Collected data:

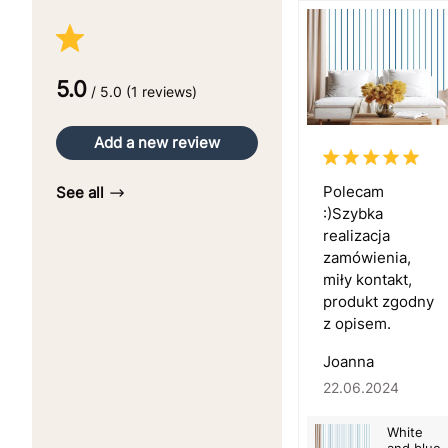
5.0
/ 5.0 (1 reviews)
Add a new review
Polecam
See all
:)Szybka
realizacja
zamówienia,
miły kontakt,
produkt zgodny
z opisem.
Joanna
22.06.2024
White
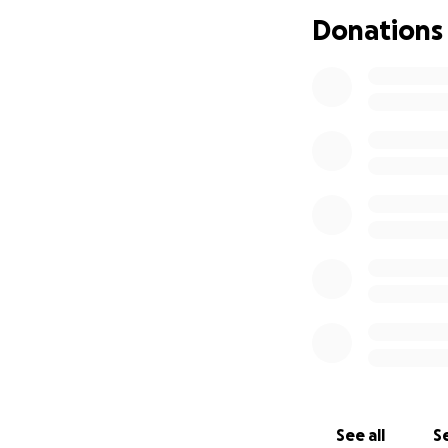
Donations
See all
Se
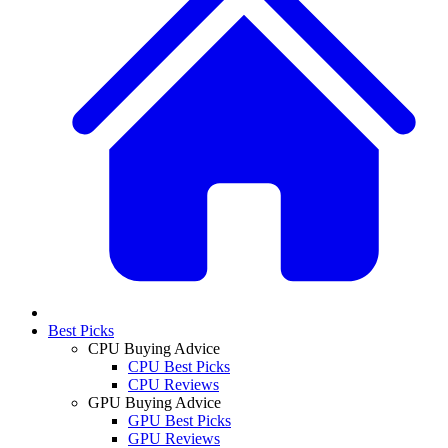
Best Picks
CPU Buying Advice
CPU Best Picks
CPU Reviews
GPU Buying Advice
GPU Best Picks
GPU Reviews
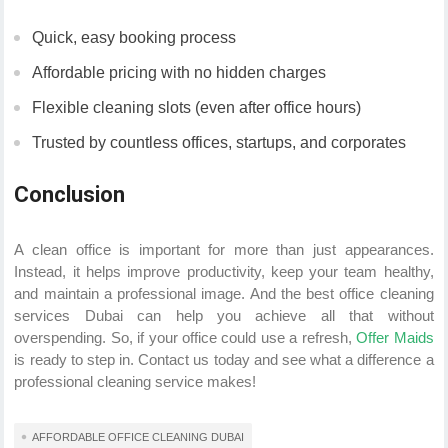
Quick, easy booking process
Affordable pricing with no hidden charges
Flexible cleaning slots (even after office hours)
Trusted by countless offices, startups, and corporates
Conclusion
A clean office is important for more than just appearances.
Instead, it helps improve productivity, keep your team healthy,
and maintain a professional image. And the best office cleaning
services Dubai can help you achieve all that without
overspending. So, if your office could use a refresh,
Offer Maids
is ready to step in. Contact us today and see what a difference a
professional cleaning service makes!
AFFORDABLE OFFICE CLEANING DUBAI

Task objective = Exactly what appears in the records above must be returned, apart from the pictures.

Task output =
5.0
/ 5.0 (1 reviews)
Add a new review
Polecam
See all
:)Szybka
realizacja
zamówienia,
miły kontakt,
produkt zgodny
z opisem.
Joanna
22.06.2024
White
Donations
See all
Se
Best Picks
CPU Buying Advice
CPU Best Picks
CPU Reviews
GPU Buying Advice
GPU Best Picks
GPU Reviews
Quick, easy booking process
Affordable pricing with no hidden charges
Flexible cleaning slots (even after office hours)
Trusted by countless offices, startups, and corporates
Conclusion
A clean office is important for more than just appearances.
Instead, it helps improve productivity, keep your team healthy,
and maintain a professional image. And the best office cleaning
services Dubai can help you achieve all that without
overspending. So, if your office could use a refresh,
Offer Maids
is ready to step in. Contact us today and see what a difference a
professional cleaning service makes!
AFFORDABLE OFFICE CLEANING DUBAI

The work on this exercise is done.